Only in 2009 could social networking site Facebook interfere with a trial. Right now, Baltimore mayor Sheila Dixon is being convicted of embezzlement. Defense lawyers say that Dixon used donated gift cards which were supposed to go to a local charity, on her and her family.
The trial has already had a rocky start with one juror possibly being charged by withholding a possible conflict of interest. In 2006 Shawana Tyler, entered a contest sponsored by the city for a shopping spree to fill a shopping cart up with as much food as you can in 2 minutes. Tyler thought the grocery store sponsored the contest and doesn’t remember seeing the mayor there. But photos from the event, archived by the Baltimore Times show the two standing next to each other, while Dixon gave a speech.
Now it’s the other jurors who are stirring up the mix. It seems that over a four day break for Thanksgiving, half of the jurors, which consists of 9 women and 3 men, friended each other on Facebook. However, Dixon’s lawyers say that’s an issue for appeals, since Judge Dennis M. Sweeny asked jurors to keep a low profile and to not communicate with each other outside of the jury room. However, there are no laws which state Facebook as a form of communication, although it clearly is.
The Baltimore times found comments written on some of the jurors walls and said in a recent article:
During the four-day break in deliberations for Thanksgiving, [juror No. 3, Shiron] Davis invited Juror No. 12, James Chaney, to her Edmondson Village apartment for Thanksgiving dinner. The Sunday before deliberations resumed, Juror No. 11, Elaine Pollack, wrote to Chaney, “Hi James! Ready for round……..oh I lost count! See you tomorrow!”
He replied: “Yeah it’s probably round 12 or 13 but im ready i guess.
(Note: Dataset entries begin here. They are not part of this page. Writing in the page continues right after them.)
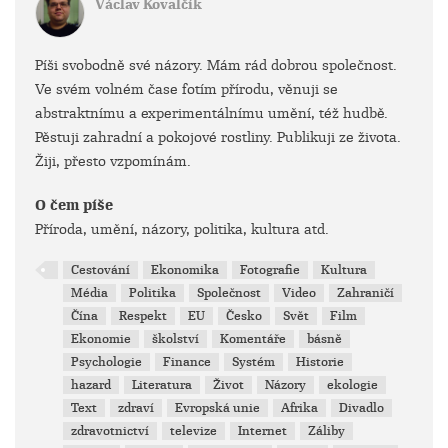
Václav Kovalčík
Píši svobodně své názory. Mám rád dobrou společnost.
Ve svém volném čase fotím přírodu, věnuji se
abstraktnímu a experimentálnímu umění, též hudbě.
Pěstuji zahradní a pokojové rostliny. Publikuji ze života.
Žiji, přesto vzpomínám.
O čem píše
Příroda, umění, názory, politika, kultura atd.
Cestování
Ekonomika
Fotografie
Kultura
Média
Politika
Společnost
Video
Zahraničí
Čína
Respekt
EU
Česko
Svět
Film
Ekonomie
školství
Komentáře
básně
Psychologie
Finance
Systém
Historie
hazard
Literatura
Život
Názory
ekologie
Text
zdraví
Evropská unie
Afrika
Divadlo
zdravotnictví
televize
Internet
Záliby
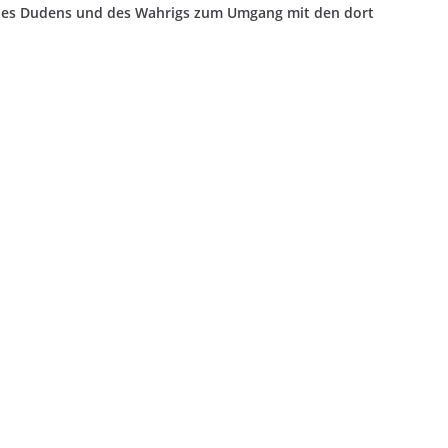
des Dudens und des Wahrigs zum Umgang mit den dort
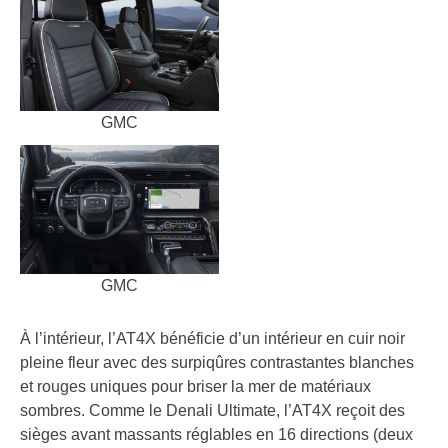
GMC
GMC
À l’intérieur, l’AT4X bénéficie d’un intérieur en cuir noir
pleine fleur avec des surpiqûres contrastantes blanches
et rouges uniques pour briser la mer de matériaux
sombres. Comme le Denali Ultimate, l’AT4X reçoit des
sièges avant massants réglables en 16 directions (deux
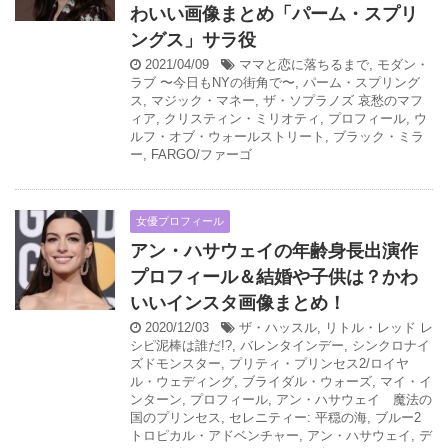
わいい画像まとめ「パーム・スプリ
ングス」サラ役
2021/04/09
ママと恋に落ちるまで
,
モダン・
ラブ 〜今日もNYの街角で〜
,
パーム・スプリング
ス
,
マジック・マネー
,
ザ・ソプラノズ 哀愁のマフ
ィア
,
クリスティン・ミリオティ
,
プロフィール
,
ウ
ルフ・オブ・ウォールストリート
,
ブラック・ミラ
ー
,
FARGO/ファーゴ
女優プロフィール
アン・ハサウェイの年齢身長出演作
プロフィール＆結婚や子供は？かわ
いいインスタ画像まとめ！
2020/12/03
ザ・ハッスル
,
リトル・レッド レ
シピ泥棒は誰だ!?
,
バレンタインデー
,
シンクロナイ
ズドモンスター
,
プリティ・プリンセス2/ロイヤ
ル・ウェディング
,
ブライダル・ウォーズ
,
マイ・イ
ンターン
,
プロフィール
,
アン・ハサウェイ 魔法の
国のプリンセス
,
セレニティー: 平穏の海
,
ブルー2
トロピカル・アドベンチャー
,
アン・ハサウェイ
,
デ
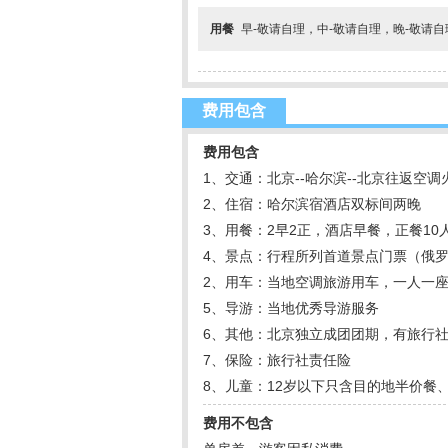
用餐
早-敬请自理，中-敬请自理，晚-敬请
费用包含
费用包含
1、交通：北京--哈尔滨--北京往返空
2、住宿：哈尔滨宿酒店双标间两晚
3、用餐：2早2正，酒店早餐，正餐10
4、景点：行程所列首道景点门票（俄
2、用车：当地空调旅游用车，一人一
5、导游：当地优秀导游服务
6、其他：北京独立成团团期，有旅行
7、保险：旅行社责任险
8、儿童：12岁以下只含目的地半价餐
费用不包含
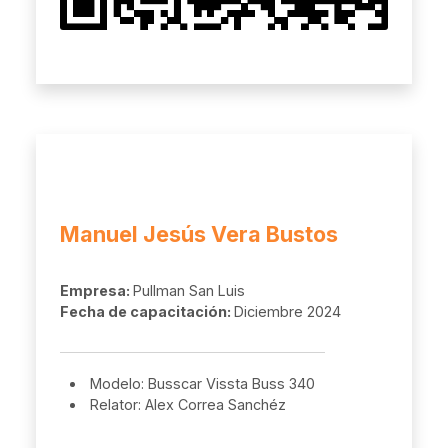
Manuel Jesús Vera Bustos
Empresa:
Pullman San Luis
Fecha de capacitación:
Diciembre 2024
Modelo: Busscar Vissta Buss 340
Relator: Alex Correa Sanchéz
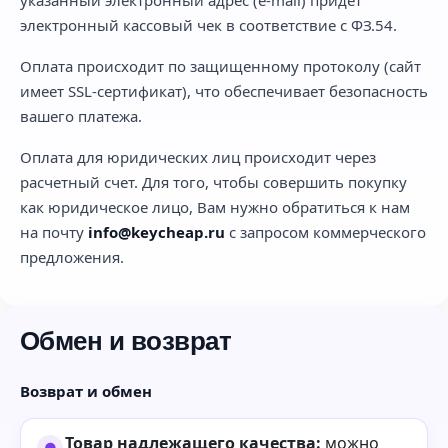
электронный кассовый чек в соответствие с ФЗ.54.
Оплата происходит по защищенному протоколу (сайт
имеет SSL-сертификат), что обеспечивает безопасность
вашего платежа.
Оплата для юридических лиц происходит через
расчетный счет. Для того, чтобы совершить покупку
как юридическое лицо, Вам нужно обратиться к нам
на почту
info@keycheap.ru
с запросом коммерческого
предложения.
Обмен и возврат
Возврат и обмен
Товар надлежащего качества:
можно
Hopefully it will be the last round.”
“Al,” a person not on the jury, added a comment to that online conversation that read: “Not guilty …” After the verdict, Davis wrote: “NO AL, GUILTY AS HELL…SORRY.”
Prosecutors in the case believe the statements are harmless, however the matter is fully being looked into. The trial has been placed on hold until the matter is fully investigated.